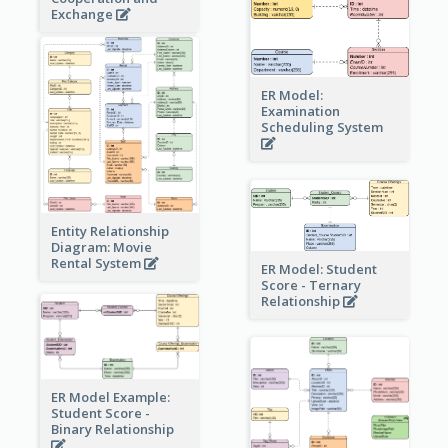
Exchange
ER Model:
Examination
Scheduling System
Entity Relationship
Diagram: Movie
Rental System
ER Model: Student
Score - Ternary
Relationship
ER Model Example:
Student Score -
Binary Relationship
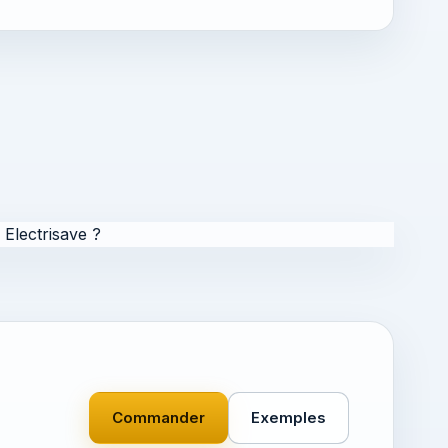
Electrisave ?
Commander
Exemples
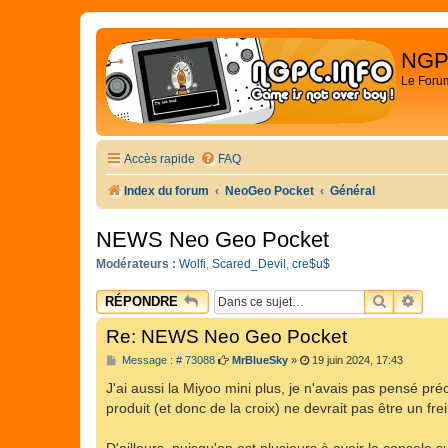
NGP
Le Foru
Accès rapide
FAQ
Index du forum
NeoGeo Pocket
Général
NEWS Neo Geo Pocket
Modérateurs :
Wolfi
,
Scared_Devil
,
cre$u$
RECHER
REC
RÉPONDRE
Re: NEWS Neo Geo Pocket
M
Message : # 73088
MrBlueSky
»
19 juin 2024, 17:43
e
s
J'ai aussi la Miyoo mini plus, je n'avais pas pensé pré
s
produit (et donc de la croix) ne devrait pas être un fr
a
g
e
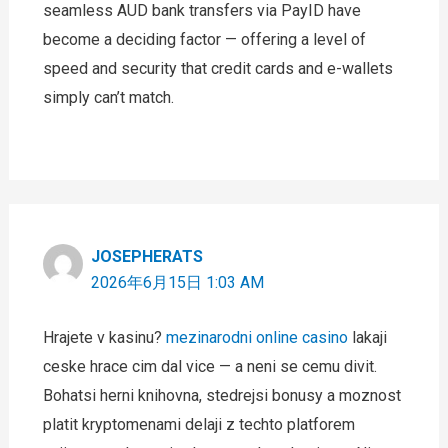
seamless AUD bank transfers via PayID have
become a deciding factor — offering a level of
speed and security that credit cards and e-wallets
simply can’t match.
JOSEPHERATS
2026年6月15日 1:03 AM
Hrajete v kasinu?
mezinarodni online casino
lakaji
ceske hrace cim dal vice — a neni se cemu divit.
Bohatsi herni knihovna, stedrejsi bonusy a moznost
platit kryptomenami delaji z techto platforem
....
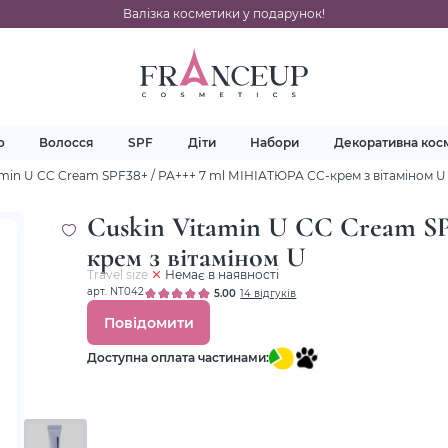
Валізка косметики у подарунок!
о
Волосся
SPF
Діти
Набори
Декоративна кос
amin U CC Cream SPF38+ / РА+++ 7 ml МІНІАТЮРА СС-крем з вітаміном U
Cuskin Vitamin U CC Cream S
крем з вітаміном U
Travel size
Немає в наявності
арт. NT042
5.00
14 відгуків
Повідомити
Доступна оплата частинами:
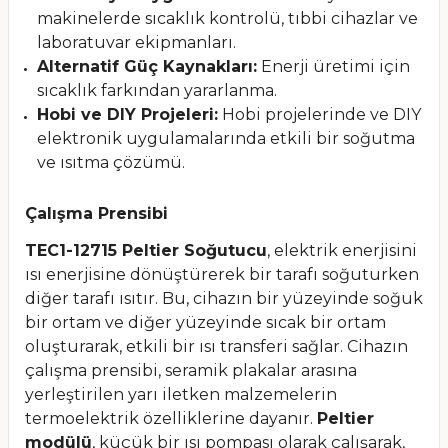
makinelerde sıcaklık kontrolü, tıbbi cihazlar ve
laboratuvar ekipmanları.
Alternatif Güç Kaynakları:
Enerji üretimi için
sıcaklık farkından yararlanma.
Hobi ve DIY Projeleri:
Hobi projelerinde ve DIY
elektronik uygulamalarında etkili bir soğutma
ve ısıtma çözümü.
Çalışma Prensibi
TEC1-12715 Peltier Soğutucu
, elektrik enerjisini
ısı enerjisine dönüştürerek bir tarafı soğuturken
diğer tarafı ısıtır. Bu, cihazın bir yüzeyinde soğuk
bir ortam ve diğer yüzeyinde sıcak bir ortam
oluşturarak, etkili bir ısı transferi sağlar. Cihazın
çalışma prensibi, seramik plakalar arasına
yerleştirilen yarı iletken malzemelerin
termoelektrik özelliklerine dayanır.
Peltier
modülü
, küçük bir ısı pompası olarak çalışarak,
....
* [Work instructions]:
If a line in the entries holds the word "крем", count it. Report the total only.

* [Problem solution]:
2